Ingram cited, as an example, the work of Operation UNITE over the past 20 years and the KY HELP Statewide Call Center, which recently expanded its hours to better serve Kentuckians. Prevention and access to treatment are essential.
He also cited other existing programs that help remove barriers for people in recovery to obtain meaningful employment, reduce the stigma that surrounds substance use disorders, provide alternative sentencing when appropriate for those in the criminal justice system, and provide funding for individual communities to address local needs.
“Every community needs to look at itself” to see if they have the resources they need, Ingram stated. “We’re not going to get out of this easily.
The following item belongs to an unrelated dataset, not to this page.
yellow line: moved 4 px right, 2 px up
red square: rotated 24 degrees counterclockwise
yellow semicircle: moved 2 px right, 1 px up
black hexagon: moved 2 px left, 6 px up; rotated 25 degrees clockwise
It is a long-haul fight.”
This was the third year for the Summit, which focused “on solutions that will eventually save lives,” said Dan Mosley, Harlan County Judge-Executive. “Investments in prevention have never been more important.”
Preventing substance misuse to begin with and helping those with a substance use disorder obtain treatment, then successfully transition back into society, requires a broad effort. “It requires all of us to do a little to make a huge impact,” Mosley said.
Tom Vicini, President & CEO of Operation UNITE, stressed the importance of prevention in this day, when “the drugs that are out there are the worst in history.”
“You are (a drug dealer’s) marketplace,” Vicini told a group of students from Harlan Independent that were participating in the summit. “It’s all about money. They don’t care if you die from it or not.”
In the past, “we’ve been reactive instead of proactive. What about cutting it off at the source?” Vicini asked. “We fight this by reducing the demand.”
Turning to the adults in the room, Vicini said it doesn’t matter your age or position, it’s about the passion you bring to the effort. “One adult can change the trajectory in the life of a child,” he said, adding those in recovery are the best people to share the prevention message. “They know what it’s like. I want them teaching kids.”
Vicini provided an overview of UNITE’s prevention programs that target youth from elementary through high school, and community awareness and education initiatives. And, he concluded, “we’re just scratching the surface. Let’s recommit ourselves to working together, doing things in the best interests of others.”